(Stored data entries)
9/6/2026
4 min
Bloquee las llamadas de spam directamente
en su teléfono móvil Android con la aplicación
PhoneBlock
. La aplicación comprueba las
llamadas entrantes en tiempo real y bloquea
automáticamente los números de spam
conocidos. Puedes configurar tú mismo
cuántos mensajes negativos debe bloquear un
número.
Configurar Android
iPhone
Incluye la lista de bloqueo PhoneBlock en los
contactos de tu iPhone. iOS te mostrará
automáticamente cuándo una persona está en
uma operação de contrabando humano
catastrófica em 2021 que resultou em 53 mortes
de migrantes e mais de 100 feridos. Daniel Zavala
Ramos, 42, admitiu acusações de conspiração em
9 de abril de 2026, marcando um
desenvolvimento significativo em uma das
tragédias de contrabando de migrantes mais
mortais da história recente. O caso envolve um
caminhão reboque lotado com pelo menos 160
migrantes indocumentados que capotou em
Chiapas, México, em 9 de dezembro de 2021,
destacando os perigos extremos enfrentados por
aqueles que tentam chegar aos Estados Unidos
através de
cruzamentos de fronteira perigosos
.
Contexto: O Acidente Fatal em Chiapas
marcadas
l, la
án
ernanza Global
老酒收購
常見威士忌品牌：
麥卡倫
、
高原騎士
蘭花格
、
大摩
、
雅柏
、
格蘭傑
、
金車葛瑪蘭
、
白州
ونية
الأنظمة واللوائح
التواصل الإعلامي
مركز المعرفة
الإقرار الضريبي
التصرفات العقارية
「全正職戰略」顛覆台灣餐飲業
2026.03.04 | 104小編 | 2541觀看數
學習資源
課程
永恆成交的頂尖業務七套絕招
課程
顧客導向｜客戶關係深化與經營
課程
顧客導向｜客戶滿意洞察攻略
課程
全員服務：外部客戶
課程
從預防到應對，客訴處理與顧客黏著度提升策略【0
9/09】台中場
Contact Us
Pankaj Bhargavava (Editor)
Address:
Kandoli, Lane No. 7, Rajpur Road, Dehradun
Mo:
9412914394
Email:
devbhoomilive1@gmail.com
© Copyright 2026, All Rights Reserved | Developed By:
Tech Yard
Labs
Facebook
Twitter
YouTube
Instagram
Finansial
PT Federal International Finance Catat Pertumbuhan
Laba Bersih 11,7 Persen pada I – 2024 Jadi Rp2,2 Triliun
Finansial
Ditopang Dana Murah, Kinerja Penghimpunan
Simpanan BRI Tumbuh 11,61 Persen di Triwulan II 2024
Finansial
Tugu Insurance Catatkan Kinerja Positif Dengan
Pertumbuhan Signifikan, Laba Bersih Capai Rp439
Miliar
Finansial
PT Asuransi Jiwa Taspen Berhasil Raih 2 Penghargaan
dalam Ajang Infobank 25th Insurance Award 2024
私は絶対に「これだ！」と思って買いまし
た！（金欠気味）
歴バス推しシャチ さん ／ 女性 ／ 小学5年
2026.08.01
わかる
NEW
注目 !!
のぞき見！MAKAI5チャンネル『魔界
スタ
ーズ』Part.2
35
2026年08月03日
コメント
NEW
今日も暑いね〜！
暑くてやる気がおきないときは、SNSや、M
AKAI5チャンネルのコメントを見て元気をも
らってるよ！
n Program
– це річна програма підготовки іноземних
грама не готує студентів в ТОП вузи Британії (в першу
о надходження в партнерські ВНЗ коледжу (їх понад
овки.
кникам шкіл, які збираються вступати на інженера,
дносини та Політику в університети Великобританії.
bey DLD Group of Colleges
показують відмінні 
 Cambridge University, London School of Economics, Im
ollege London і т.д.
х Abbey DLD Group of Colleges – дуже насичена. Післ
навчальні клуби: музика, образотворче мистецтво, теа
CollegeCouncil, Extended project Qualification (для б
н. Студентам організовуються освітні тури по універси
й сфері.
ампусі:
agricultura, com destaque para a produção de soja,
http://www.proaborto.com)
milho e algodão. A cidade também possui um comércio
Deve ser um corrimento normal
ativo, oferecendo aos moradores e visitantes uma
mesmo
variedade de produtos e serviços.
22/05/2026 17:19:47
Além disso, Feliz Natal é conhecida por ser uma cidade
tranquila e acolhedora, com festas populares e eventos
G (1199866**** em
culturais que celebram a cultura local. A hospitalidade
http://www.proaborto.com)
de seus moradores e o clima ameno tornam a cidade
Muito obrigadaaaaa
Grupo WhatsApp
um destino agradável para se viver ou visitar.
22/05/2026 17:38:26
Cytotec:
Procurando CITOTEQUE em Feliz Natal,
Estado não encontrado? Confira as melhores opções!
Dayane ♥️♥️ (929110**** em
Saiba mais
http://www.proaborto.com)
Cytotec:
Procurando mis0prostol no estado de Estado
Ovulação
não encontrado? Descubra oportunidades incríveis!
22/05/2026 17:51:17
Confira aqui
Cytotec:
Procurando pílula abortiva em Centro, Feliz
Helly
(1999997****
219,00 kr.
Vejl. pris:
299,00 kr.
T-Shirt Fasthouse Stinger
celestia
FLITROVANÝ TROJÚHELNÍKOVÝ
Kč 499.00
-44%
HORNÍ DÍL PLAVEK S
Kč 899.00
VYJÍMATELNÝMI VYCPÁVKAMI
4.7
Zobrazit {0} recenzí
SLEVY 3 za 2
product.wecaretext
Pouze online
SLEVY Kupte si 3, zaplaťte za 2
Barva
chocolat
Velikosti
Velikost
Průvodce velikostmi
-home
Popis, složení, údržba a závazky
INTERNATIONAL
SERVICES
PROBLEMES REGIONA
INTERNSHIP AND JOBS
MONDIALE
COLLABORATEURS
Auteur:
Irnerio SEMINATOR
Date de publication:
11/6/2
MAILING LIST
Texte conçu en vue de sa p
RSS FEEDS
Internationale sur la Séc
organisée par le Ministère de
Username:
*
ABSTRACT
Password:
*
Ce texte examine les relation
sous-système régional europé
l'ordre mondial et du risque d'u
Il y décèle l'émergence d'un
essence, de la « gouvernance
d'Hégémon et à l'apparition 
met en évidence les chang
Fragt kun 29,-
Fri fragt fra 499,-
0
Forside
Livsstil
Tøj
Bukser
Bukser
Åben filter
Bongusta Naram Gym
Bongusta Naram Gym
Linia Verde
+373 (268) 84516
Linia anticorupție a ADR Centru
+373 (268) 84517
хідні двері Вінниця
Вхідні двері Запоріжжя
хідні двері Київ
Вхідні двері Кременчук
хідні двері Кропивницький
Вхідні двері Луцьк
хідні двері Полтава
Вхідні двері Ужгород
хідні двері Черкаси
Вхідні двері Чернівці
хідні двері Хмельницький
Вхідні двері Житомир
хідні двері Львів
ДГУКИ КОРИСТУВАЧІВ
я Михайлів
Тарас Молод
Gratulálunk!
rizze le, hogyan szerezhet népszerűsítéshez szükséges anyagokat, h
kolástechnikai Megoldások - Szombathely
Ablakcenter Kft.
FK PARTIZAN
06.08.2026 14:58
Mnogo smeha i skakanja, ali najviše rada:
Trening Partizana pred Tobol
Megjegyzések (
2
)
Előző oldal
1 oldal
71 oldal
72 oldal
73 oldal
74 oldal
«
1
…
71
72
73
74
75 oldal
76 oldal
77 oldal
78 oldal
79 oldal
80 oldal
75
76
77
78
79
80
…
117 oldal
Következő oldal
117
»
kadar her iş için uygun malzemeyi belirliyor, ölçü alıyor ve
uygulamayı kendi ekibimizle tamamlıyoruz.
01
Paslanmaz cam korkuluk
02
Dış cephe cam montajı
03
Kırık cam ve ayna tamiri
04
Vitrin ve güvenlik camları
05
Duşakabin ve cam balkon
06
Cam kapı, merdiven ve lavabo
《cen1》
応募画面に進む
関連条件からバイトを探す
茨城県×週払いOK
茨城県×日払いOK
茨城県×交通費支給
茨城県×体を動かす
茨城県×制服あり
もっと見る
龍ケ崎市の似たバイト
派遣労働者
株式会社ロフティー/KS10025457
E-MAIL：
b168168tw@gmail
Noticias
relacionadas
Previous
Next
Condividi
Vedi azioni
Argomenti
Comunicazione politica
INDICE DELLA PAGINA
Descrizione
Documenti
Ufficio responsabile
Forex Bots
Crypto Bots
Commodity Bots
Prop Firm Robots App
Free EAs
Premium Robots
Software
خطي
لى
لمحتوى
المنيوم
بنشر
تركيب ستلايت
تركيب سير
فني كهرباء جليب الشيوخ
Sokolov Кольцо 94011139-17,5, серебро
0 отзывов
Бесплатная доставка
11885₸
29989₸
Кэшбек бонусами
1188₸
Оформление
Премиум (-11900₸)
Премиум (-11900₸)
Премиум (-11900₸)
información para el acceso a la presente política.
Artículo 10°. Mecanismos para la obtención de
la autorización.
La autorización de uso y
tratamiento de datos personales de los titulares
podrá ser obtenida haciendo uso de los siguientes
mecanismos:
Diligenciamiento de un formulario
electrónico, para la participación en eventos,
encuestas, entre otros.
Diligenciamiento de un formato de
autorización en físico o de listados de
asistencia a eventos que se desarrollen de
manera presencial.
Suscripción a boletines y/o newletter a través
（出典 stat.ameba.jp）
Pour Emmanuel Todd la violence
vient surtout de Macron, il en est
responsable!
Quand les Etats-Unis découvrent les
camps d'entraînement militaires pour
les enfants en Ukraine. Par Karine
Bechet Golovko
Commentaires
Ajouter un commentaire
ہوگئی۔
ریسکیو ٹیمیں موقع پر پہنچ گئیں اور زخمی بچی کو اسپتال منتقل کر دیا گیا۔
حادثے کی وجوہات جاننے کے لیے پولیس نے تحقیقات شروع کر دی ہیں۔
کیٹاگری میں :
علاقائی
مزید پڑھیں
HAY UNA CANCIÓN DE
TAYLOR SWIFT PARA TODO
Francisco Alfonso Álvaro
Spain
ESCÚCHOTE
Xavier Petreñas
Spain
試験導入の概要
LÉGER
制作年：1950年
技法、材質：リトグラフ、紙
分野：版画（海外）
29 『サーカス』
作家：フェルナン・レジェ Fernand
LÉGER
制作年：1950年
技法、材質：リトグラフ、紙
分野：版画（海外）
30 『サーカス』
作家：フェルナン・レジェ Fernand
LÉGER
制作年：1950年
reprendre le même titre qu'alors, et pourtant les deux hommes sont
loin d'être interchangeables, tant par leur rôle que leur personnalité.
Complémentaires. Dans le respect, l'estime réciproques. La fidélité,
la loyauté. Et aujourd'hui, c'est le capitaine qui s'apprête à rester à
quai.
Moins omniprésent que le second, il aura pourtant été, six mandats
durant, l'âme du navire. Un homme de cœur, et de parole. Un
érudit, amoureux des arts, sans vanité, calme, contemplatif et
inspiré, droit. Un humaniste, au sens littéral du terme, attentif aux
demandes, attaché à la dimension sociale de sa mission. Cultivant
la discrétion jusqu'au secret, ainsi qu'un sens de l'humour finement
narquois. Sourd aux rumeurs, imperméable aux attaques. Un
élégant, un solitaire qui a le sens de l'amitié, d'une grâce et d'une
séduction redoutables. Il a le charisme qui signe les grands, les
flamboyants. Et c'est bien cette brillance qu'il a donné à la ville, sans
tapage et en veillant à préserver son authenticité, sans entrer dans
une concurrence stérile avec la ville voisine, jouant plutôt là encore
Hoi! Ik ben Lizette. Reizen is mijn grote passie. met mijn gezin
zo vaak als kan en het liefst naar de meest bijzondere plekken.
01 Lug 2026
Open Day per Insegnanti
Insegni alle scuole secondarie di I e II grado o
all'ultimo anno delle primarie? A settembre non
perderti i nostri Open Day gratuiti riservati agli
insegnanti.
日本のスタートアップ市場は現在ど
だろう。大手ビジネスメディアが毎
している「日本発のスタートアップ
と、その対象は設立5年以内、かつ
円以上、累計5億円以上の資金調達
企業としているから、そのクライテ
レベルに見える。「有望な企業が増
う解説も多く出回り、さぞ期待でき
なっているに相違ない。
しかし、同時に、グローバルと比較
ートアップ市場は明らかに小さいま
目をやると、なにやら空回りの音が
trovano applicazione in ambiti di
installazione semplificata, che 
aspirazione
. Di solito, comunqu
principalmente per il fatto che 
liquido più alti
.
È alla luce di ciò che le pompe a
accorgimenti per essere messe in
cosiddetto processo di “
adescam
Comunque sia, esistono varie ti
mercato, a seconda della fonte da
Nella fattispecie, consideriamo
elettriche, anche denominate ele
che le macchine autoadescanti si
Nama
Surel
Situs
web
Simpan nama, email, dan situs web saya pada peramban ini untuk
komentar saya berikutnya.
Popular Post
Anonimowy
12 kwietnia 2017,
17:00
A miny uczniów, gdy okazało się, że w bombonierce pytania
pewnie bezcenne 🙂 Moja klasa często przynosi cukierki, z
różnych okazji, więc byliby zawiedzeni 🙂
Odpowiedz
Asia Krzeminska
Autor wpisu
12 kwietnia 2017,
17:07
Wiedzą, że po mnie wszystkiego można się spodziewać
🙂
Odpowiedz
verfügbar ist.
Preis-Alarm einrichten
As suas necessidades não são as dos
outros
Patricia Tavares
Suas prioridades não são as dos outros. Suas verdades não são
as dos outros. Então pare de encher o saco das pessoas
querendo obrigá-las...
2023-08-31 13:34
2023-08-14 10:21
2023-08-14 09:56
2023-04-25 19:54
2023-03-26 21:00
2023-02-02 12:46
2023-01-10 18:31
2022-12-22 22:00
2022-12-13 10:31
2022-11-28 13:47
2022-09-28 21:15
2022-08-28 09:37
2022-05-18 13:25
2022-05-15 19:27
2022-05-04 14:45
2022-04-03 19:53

WHAT TO PRODUCE - Return a word-for-word copy of the lines above from the one holding "demandes, attaché à" through the one holding "une concurrence stérile", with both of them included and nothing besides.

SOLUTION -
demandes, attaché à la dimension sociale de sa mission. Cultivant
la discrétion jusqu'au secret, ainsi qu'un sens de l'humour finement
narquois. Sourd aux rumeurs, imperméable aux attaques. Un
élégant, un solitaire qui a le sens de l'amitié, d'une grâce et d'une
séduction redoutables. Il a le charisme qui signe les grands, les
flamboyants. Et c'est bien cette brillance qu'il a donné à la ville, sans
tapage et en veillant à préserver son authenticité, sans entrer dans
une concurrence stérile avec la ville voisine, jouant plutôt là encore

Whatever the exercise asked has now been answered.